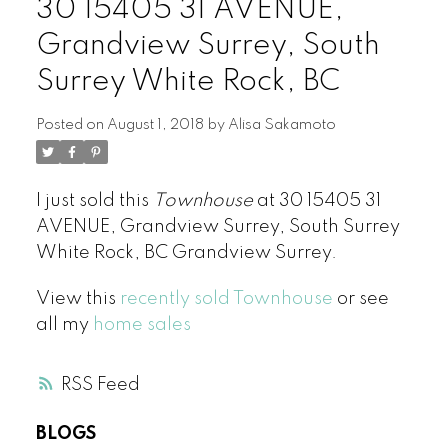
30 15405 31 AVENUE,
Grandview Surrey, South
Surrey White Rock, BC
Posted on
August 1, 2018
by
Alisa Sakamoto
I just sold this
Townhouse
at 30 15405 31
AVENUE, Grandview Surrey, South Surrey
White Rock, BC Grandview Surrey.
View this
recently sold Townhouse
or see
all my
home sales
RSS
BLOGS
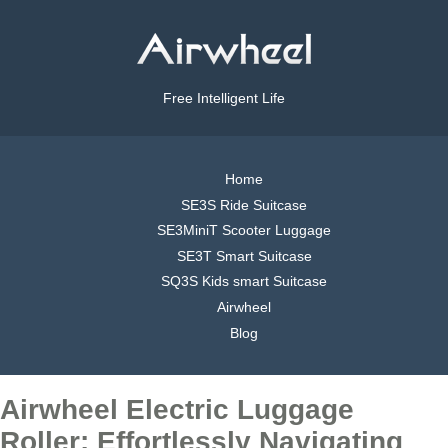
Free Intelligent Life
Home
SE3S Ride Suitcase
SE3MiniT Scooter Luggage
SE3T Smart Suitcase
SQ3S Kids smart Suitcase
Airwheel
Blog
Airwheel Electric Luggage
Roller: Effortlessly Navigating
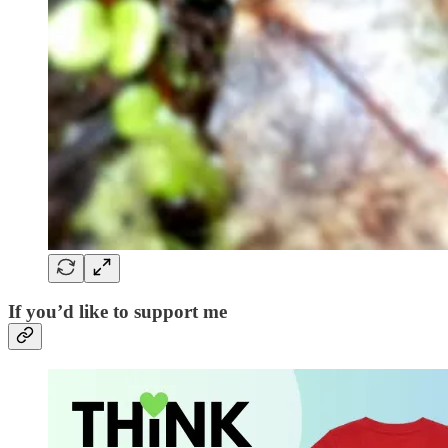
If you’d like to support me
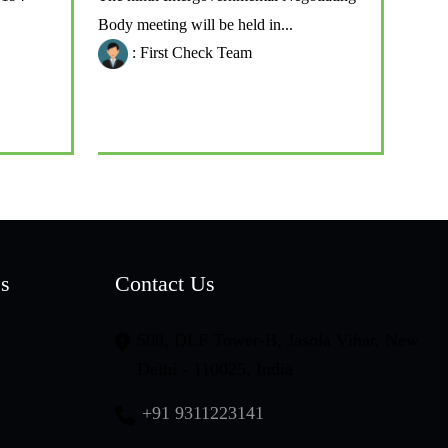
Body meeting will be held in...
: First Check Team
es
Contact Us
508, DLF Tower-B, Jasola Vihar, New
Delhi - 110025, India
+91 9311223141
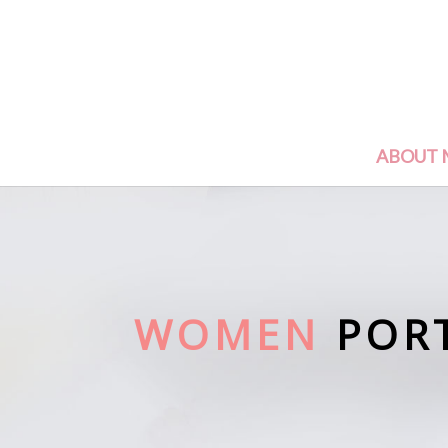
ABOUT 
WOMEN
POR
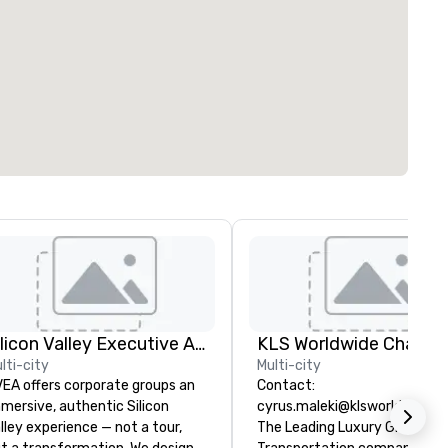
Silicon Valley Executive Academy
lti-city
Multi-city
EA offers corporate groups an
Contact:
mersive, authentic Silicon
cyrus.maleki@klsworldwide.
lley experience — not a tour,
The Leading Luxury Ground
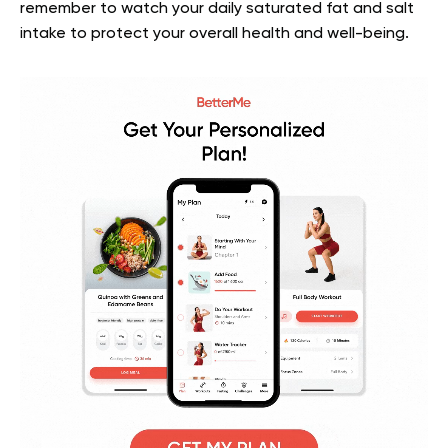
remember to watch your daily saturated fat and salt
intake to protect your overall health and well-being.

■ Exercise requirements: Which lines of the records above contain the word "Surrey"? Report each one.

■ Your solution:
Grandview Surrey, South
Surrey White Rock, BC
AVENUE, Grandview Surrey, South Surrey
White Rock, BC Grandview Surrey.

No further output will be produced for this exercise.